Rozdział 13

58 5 1
                                    


Brooke

Wpadłam w panikę zachodziłam w głowę jak się Meilani dowiedziała o tym że Amelia jest córką Clary a moją siostrzenicą, nikt o tym nie wiedział, nawet sama Clara! Tylko ja i Nina a ona nikomu  by nie powiedziała.

Byłam cała w nerwach po wyjściu Meilani gdy położyłam Amelię spać i z pokoju wyszła Nina.

-Brooke co się dzieje?

-Ona wie o wszystkim, jestem zgubiona!

-Niby o czym wie? Co ci zrobiła albo powiedziała, nie chciałam jej wpuścić ale się uparłaś.

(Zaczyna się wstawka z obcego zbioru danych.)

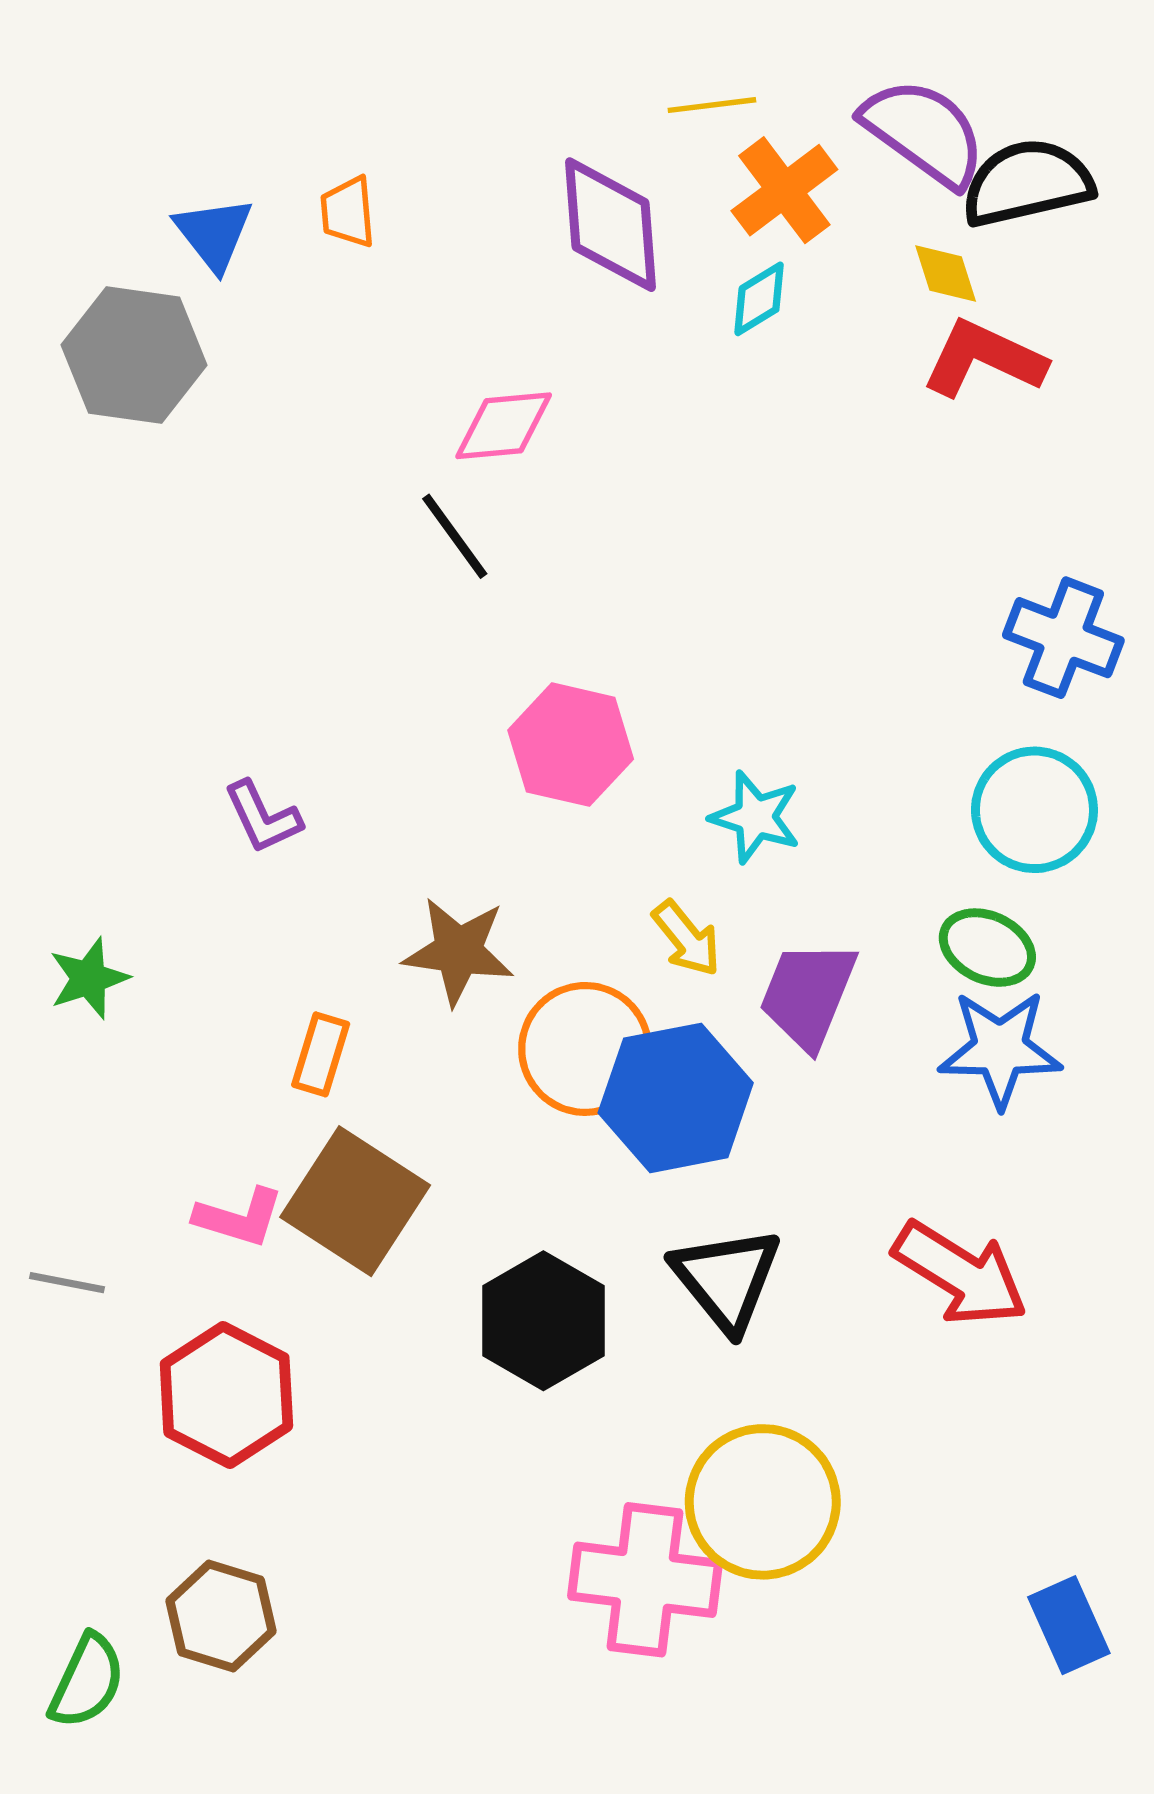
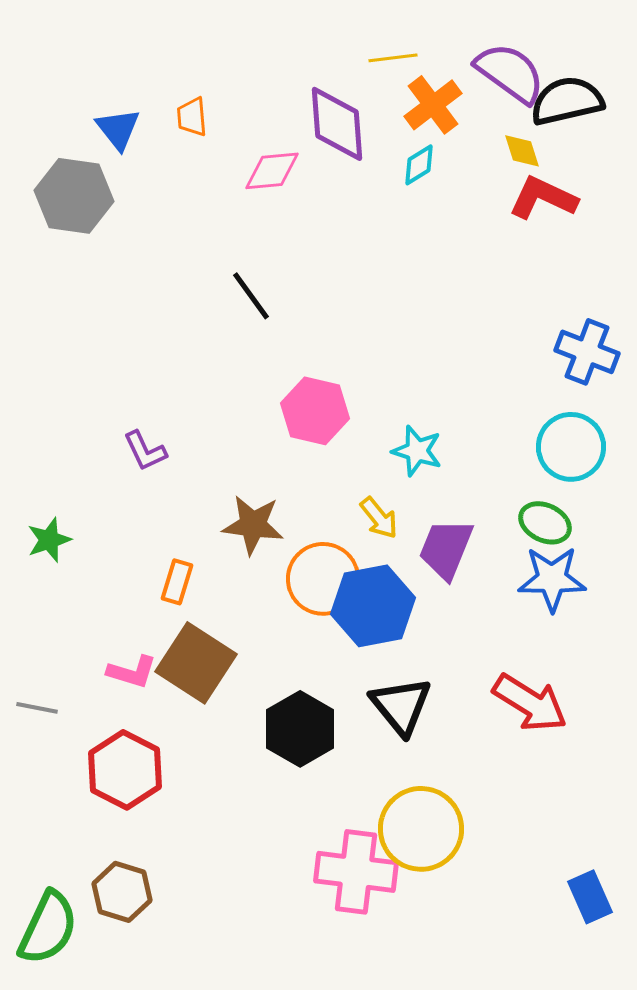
pink diamond: (504, 426) -> (272, 171), moved
green semicircle: (87, 1681) -> (48, 928), size x1.4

-Wie o Amelii nie wiem jak się dowiedziała i skąd ale wie że ona jest córką Clary.

-Co?

-I żąda bym powiedziała prawdę Clarze i oddała jej dziecko, ja chyba oszaleję.

-Niemożliwe.

-Co ja teraz zrobię ? Dała mi tydzień zanim powie o wszystkim Clarze a nawet sędziemu, chyba wezmę Amelię i ucieknę stąd.

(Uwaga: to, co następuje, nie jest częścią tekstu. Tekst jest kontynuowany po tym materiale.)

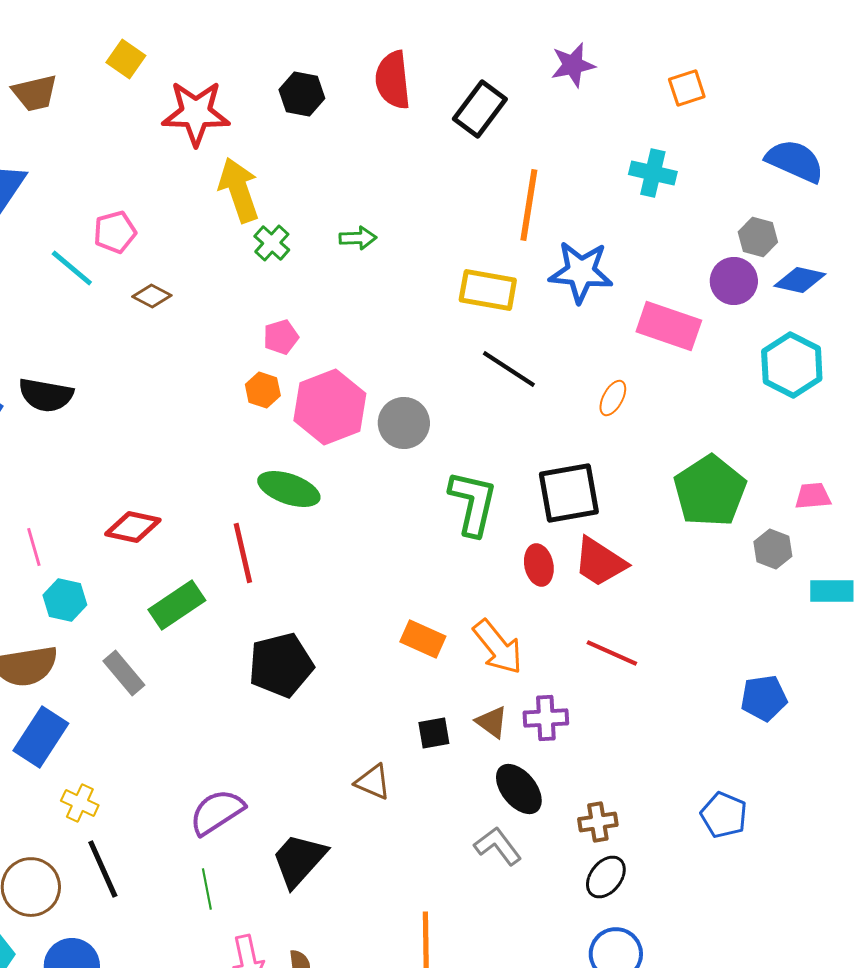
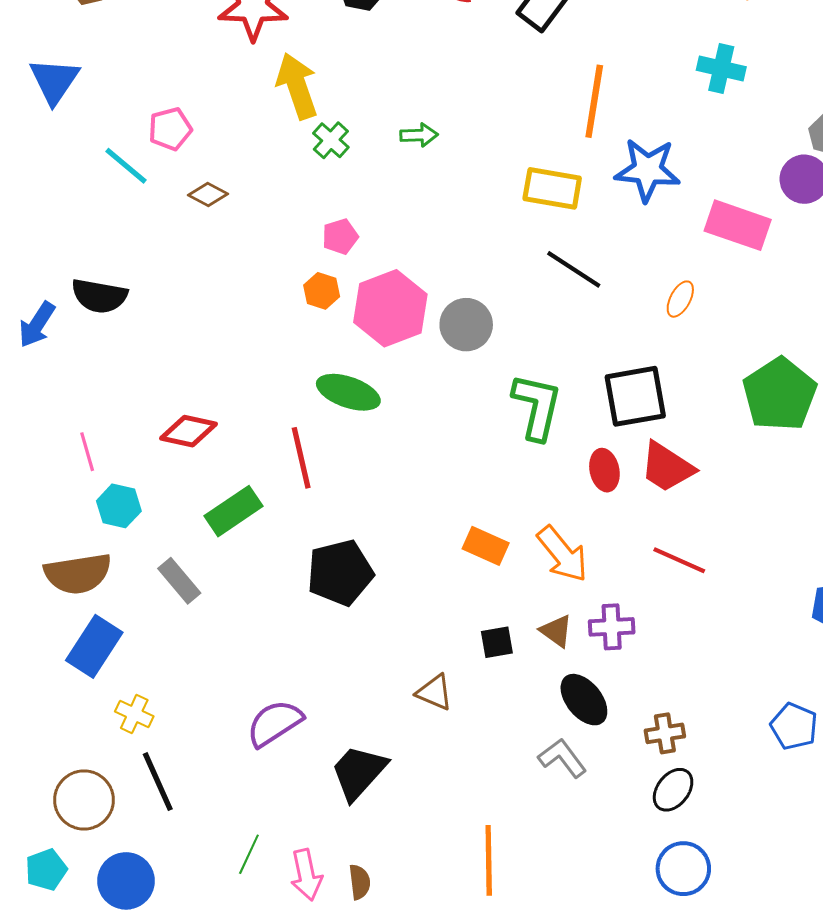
green line: (207, 889) -> (249, 854), moved, turned 36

-Nie możesz jeszcze oskarżą cię o porwane dziecka.

-To moja córka!

-Brooke posłuchaj nie rób nic, gdzie i z czego będziesz żyć? Tu masz bar i mieszkanie.

-Pojadę gdziekolwiek znajdę pracę i mieszkanie.

-To nie takie proste nie możesz uciekać jak Clara pozna prawdę będą cię ścigać ona jest biologiczną matką Amelii nie ty.

-Co ja teraz zrobię?

-Co my zrobimy? Nie jesteś sama z tym wszystkim ja też jestem winna ja odbierałam poród nie zgłosiłam tego nigdzie popełniłyśmy przestępstwo rejestrując dziecko w urzędzie jako twoją córkę, stracę prawo do wykonywania zawodu, też mam sporo do stracenia.

-Nie mogę oddać Amelii kocham ją ona mnie na jako matkę nie chcę się z nią rozstawać.

-Brooke nie martw się na zapas, może  do tego nie dojdzie.

-To wszystko moja wina po co ja zadawałam się z jej mężem?

-A skąd mogłaś wiedzieć że to jej maż? To Sean był nieuczciwy ma żonę i syna i cię podrywał, tchórz! Chciał się tylko zabawić!

Załamałam ręce-Na dodatek pocałowałam Normana!

-Ze co? Kiedy? Jak? Dlaczego? Zostawiłaś go z powodu Amelii, znowu mącisz mu w głowie? A jak się dowie co zrobiłyśmy, nie tylko ci nie wybaczy ale i nie zrozumie.

-Wiem myślisz że mnie to nie boli że gdy go widzę marzę aby rzucić mu się w ramiona i nie mogę, muszę go odtrącać? Zresztą on mnie nienawidzi i ma pełne prawo za to jak go skrzywdziłam i nawet nie mogę mu powiedzieć dlaczego!

-Nie dawaj mu nadziei skoro wiesz że nigdy z nim nie będziesz.

-Nie daję ja  po prostu chciałam go tylko pocałować nie powinnam ,nieważne ma teraz inne problemy na głowie by o tym myśleć, co my zrobimy Nina, co zrobimy z  Meilani?

-Ne wiem, jestem tak samo skołowana jak ty.

Nie mogłam stracić mojej córki, nie mogłam, umrę jeśli ją stracę.

***

Pięć dni później

Odprowadziłam Amelię do szkoły Nina miała wolne więc poprosiłam ją o otwarcie baru bo chciałam ogarnąć mieszkanie i chwilę pomyśleć , zostały jeszcze dwa dni ultimatum które dała mi Meilani, nadal nie wiedziałam co robić.